<rant>
Yeah, between "It's a joke" and "The author is absolutely bonkers", I used Occam's Razor and went with joke
I still find it worth to reflect on, though. And while C++ is (still) my all-time favorite, I'm pretty convinced that C and C++ are the two most dangerous widely-used languages, and in ways that leads to real-world problems. Java is pretty safe as a language, Ruby has a few nasties, and JavaScript and PHP has a bunch of issues (that are different from the issues of C/C++ - it's mostly about making it easy to write incorrect logic rather than summoning
nasal demons).
Once you include implementations of the languages, the picture changes a bit. Once you include the standard libraries, it changes a lot (Java has some really funky attack vectors, deserilization attacks being oretty popular), and once you puddle standard frameworks on top it the game changes again, leaving PHP and Ruby pretty high on the exploitability lists (hello wordpress, hello rails).
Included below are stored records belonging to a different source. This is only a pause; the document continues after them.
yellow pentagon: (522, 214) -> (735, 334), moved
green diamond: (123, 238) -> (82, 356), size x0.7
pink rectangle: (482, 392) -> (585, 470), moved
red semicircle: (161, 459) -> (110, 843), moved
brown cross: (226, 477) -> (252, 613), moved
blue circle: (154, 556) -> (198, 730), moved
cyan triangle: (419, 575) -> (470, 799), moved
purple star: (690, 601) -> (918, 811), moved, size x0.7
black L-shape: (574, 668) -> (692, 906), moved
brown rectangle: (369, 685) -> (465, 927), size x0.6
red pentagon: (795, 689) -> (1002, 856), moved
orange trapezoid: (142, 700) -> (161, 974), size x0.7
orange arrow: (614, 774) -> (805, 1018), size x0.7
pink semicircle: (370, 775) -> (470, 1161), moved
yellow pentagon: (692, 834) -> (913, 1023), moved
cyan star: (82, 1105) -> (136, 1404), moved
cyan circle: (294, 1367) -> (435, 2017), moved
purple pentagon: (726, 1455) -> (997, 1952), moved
But then again, expoitability isn't directly equatable to danger, one should probably also take severity of the system into account. "Plane falling" down is usually worse than "blog being hacked".
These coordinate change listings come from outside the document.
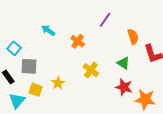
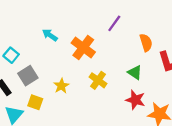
orange cross: (78, 41) -> (83, 48), size x1.5
gray square: (29, 66) -> (28, 76), turned -36
yellow star: (58, 83) -> (61, 86), moved

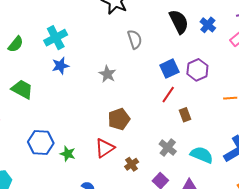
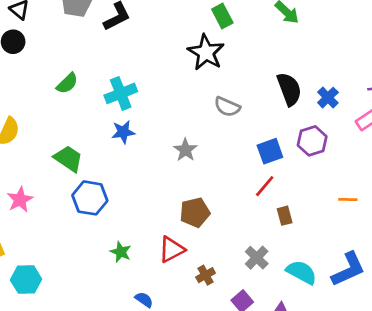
gray semicircle: (135, 39) -> (227, 107), turned 126
green semicircle: (16, 44) -> (67, 83), moved
purple hexagon: (197, 70) -> (312, 141), moved
blue hexagon: (41, 142) -> (90, 198), moved

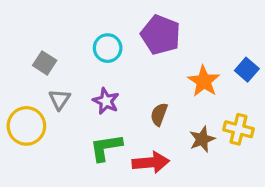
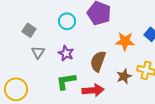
orange star: (204, 81) -> (125, 41), turned -30
brown semicircle: (159, 114) -> (98, 61), size x1.5
yellow circle: (26, 126) -> (16, 89), moved

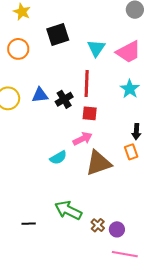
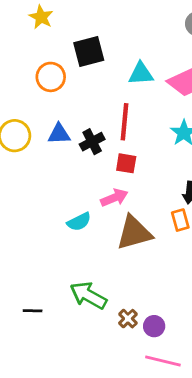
cyan triangle: (96, 48) -> (141, 74), turned 48
orange circle: (18, 49) -> (51, 77), moved

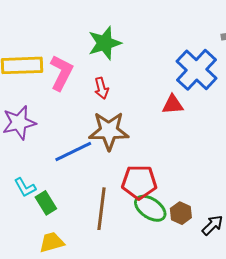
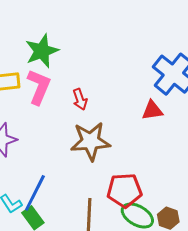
green star: (105, 43) -> (42, 51), moved
blue line: (73, 152) -> (35, 193), moved, turned -33

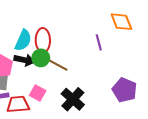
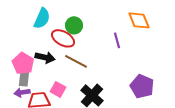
cyan semicircle: (23, 40) -> (42, 18), moved
red ellipse: (43, 40) -> (63, 38), turned -60
green circle: (41, 58) -> (74, 25), moved

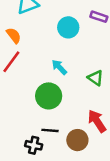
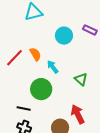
orange semicircle: (14, 35) -> (35, 54), moved
black line: (50, 130) -> (24, 108), moved

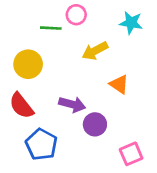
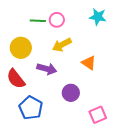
pink circle: (76, 15) -> (57, 20), moved
yellow arrow: (95, 51) -> (62, 45), moved
purple arrow: (72, 104) -> (47, 69), moved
So if one really wanted to ban specific languages, one would have to think long and hard about what and why and how - and whether some
languages are fine, whereas we might want to purge a ton of their frameworks. I'm pretty sure PHP should be purged. I'm not sure whether any new code should be written in C/C++, but I'm also not sure whether we have languages that can fully replace them for everything.
Oh, and I wish there was something else than JavaScript for the web. The language and stdlib has a bunch of flaws - that it's relatively small is the only reason it's not on the 100%-purge-with-fire list. At the same time the stdlib is a bit too small, though, leading to zillions of monkeys reinventing (broken) wheels. And the DOM and all the related browserstuff is too big and messed up.